Thursday, September 15, 2005

 

OMB Is Ranked No.1 Federal Workplace (SSA is 21st)

Small Agencies Rise to Top of List (By Christopher Lee, Washington Post Staff Writer, Wednesday, September 14, 2005)

The Bush administration's top number crunchers have a new piece of data to ponder: The Office of Management and Budget has finished No. 1 in a nonprofit group's just-released survey of "Best Places to Work in the Federal Government."

The OMB, a politically powerful agency that develops the president's annual budget and helps manage federal agencies, climbed two places in the 2005 rankings by the Partnership for Public Service, a nonpartisan organization that wants to entice more talented people to work for Uncle Sam.

The agency, run by a full-time staff of fewer than 500, most of them in professional positions, "encourages a fast-paced environment with tight deadlines and intensive collaboration with high-level agency officials to make the most of its employees' talents," according to the group's report. The OMB has a big impact on national policy and gives younger workers critical responsibilities in an atmosphere that emphasizes teamwork and matches employees' skills to their missions, the report said.

Clay Johnson III, deputy director for management at the OMB, said that the agency's No. 1 ranking reflects its culture of "engaging employees and holding managers accountable for results" -- a culture that he said he hopes to bring to more federal agencies.
The rankings -- which first appeared in 2003 and are compiled every other year -- are sure to generate discussion and disagreement among agencies. The National Science Foundation finished second in this year's list and the Nuclear Regulatory Commission third, with the Government Accountability Office and the Securities and Exchange Commission rounding out the top five.

The top-ranked agencies tended to be smaller, with a mostly professional staff working on a relatively focused mission. Larger departments with varied staffs and missions -- such as Agriculture, Defense, Labor and the Interior -- tended to be in the middle of the list.
The partnership put together the list with the help of American University's Institute for the Study of Public Policy Implementation and Sirota Survey Intelligence.

To compile the rankings, the partnership analyzed the responses of nearly 150,000 federal employees to questions about their overall job satisfaction. Respondents were asked whether they agreed with statements such as "My job makes good use of my skills and abilities" and "I hold my organization's leaders in high regard.

The information was drawn from the Office of Personnel Management's 2004 Federal Human Capital Survey, a scientific study of federal employees conducted last year. The 2003 rankings were based on responses to an earlier OPM survey.

Because the rankings are driven wholly by internal perceptions of the workplace, they reflect how happy federal employees are in their agencies, not which agencies are the best-performing.
"It's an important distinction," said Max Stier, the partnership's president. "But there's a lot of research that how the employees feel is incredibly important to the bottom line.
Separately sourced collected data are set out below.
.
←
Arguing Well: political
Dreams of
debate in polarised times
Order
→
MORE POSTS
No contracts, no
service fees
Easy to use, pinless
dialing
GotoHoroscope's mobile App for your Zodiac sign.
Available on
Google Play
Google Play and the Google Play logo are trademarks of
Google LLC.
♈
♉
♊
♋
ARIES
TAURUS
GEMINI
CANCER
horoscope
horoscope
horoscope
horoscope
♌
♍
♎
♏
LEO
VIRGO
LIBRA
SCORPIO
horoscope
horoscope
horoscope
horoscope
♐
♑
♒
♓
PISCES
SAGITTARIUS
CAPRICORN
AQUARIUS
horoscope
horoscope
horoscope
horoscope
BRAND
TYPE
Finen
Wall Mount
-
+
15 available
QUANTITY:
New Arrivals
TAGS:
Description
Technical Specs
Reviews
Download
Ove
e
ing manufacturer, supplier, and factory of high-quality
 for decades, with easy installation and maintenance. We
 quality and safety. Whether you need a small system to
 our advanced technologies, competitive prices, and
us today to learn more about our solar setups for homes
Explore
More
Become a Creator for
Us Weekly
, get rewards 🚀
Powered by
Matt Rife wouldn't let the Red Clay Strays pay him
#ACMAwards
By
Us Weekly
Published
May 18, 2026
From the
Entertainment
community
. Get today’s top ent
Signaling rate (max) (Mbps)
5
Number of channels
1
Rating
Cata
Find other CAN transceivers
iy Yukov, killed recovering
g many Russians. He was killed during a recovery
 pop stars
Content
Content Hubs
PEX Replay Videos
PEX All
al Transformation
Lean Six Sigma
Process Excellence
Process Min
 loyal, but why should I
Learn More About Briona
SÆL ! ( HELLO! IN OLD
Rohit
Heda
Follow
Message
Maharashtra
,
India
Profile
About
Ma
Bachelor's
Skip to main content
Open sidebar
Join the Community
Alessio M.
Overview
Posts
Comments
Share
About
When your employees are engaged at work, they produce more, they do better. . . . People that are engaged are going to do better work."
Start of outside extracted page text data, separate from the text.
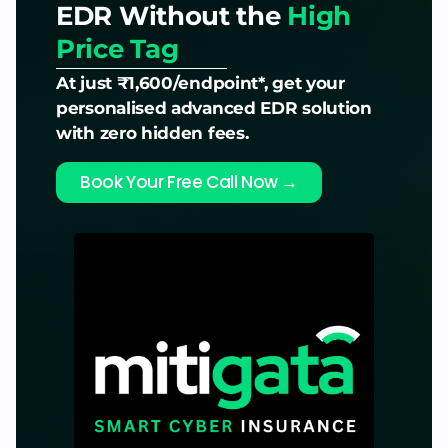
EDR Without the
High
Price Tag
At just ₹1,600/endpoint*, get your
personalised advanced EDR solution
with zero hidden fees.
Book Your Free Call Now →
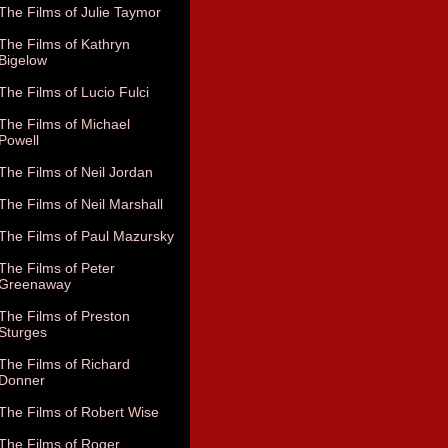
The Films of Julie Taymor
The Films of Kathryn
Bigelow
The Films of Lucio Fulci
The Films of Michael
Powell
The Films of Neil Jordan
The Films of Neil Marshall
The Films of Paul Mazursky
The Films of Peter
Greenaway
The Films of Preston
Sturges
The Films of Richard
Donner
The Films of Robert Wise
The Films of Roger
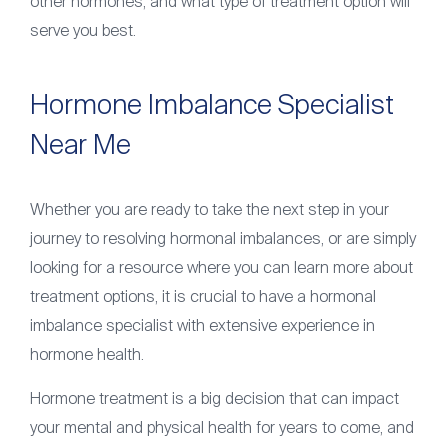
other hormones, and what type of treatment option will
serve you best.
Hormone Imbalance Specialist
Near Me
Whether you are ready to take the next step in your
journey to resolving hormonal imbalances, or are simply
looking for a resource where you can learn more about
treatment options, it is crucial to have a hormonal
imbalance specialist with extensive experience in
hormone health.
Hormone treatment is a big decision that can impact
your mental and physical health for years to come, and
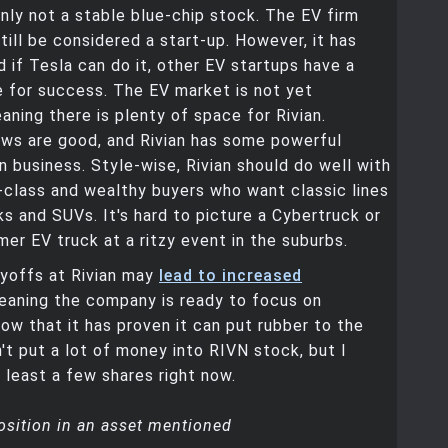
ainly not a stable blue-chip stock. The EV firm
still be considered a start-up. However, it has
d if Tesla can do it, other EV startups have a
e for success. The EV market is not yet
aning there is plenty of space for Rivian.
ews are good, and Rivian has some powerful
n business. Style-wise, Rivian should do well with
class and wealthy buyers who want classic lines
cks and SUVs. It's hard to picture a Cybertruck or
r EV truck at a ritzy event in the suburbs.
ayoffs at Rivian may
lead to increased
eaning the company is ready to focus on
 now that it has proven it can put rubber to the
n't put a lot of money into RIVN stock, but I
 least a few shares right now.
osition in an asset mentioned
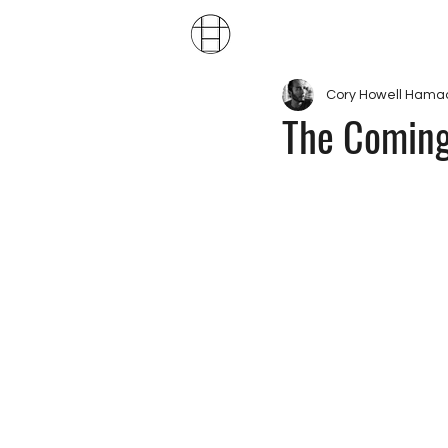
Publ
Cory Howell Hama
The Coming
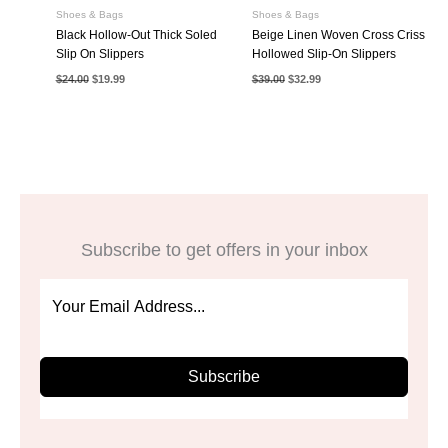
Shoes & Bags
Shoes & Bags
Black Hollow-Out Thick Soled
Beige Linen Woven Cross Criss
Slip On Slippers
Hollowed Slip-On Slippers
Original
Current
Original
Current
$
24.00
$
19.99
$
39.00
$
32.99
price
price
price
price
was:
is:
was:
is:
$24.00.
$19.99.
$39.00.
$32.99.
Subscribe to get offers in your inbox
Subscribe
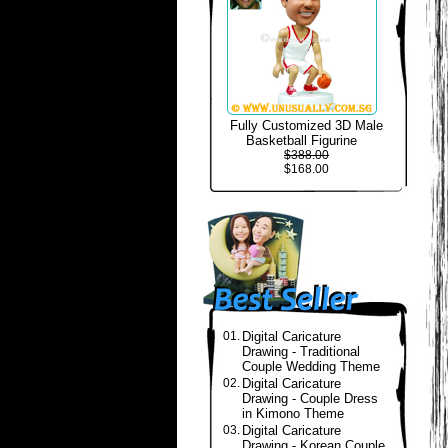
Fully Customized 3D Male
Basketball Figurine
$388.00
$168.00
01.
Digital Caricature
Drawing - Traditional
Couple Wedding Theme
02.
Digital Caricature
Drawing - Couple Dress
in Kimono Theme
03.
Digital Caricature
Drawing - Korean Couple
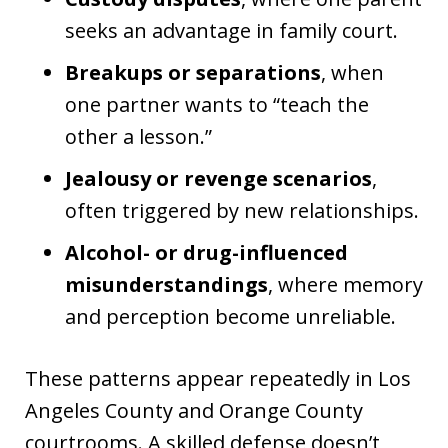
seeks an advantage in family court.
Breakups or separations
, when
one partner wants to “teach the
other a lesson.”
Jealousy or revenge scenarios
,
often triggered by new relationships.
Alcohol- or drug-influenced
misunderstandings
, where memory
and perception become unreliable.
These patterns appear repeatedly in Los
Angeles County and Orange County
courtrooms. A skilled defense doesn’t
The 2003 rankings generated some controversy because the top-rated agency was NASA, which was still reeling from the fatal crash of the space shuttle Columbia that year and was facing criticism for a management culture that did not place enough emphasis on safety. NASA dropped to No. 6 this year, mainly because four of the five agencies that finished ahead of it were included in the rankings for the first time.

"Other agencies overtook them, rather than NASA doing worse," Stier said. "They saw a small incremental drop." The Department of Homeland Security, which was too new to be included in the 2003 rankings, finished second-to-last among 30 large agencies this year. Since its creation in 2003, the department has been plagued by poor morale and organizational discord as the administration tries to stitch 22 different agencies into a coherent, functional bureaucracy. The Small Business Administration, which ranked 24th in 2003, came in last.

In rankings that depend on the feel-good factor, the partnership's listing of smaller agencies, appropriately enough, placed the Federal Mediation and Conciliation Services in the No. 1 slot.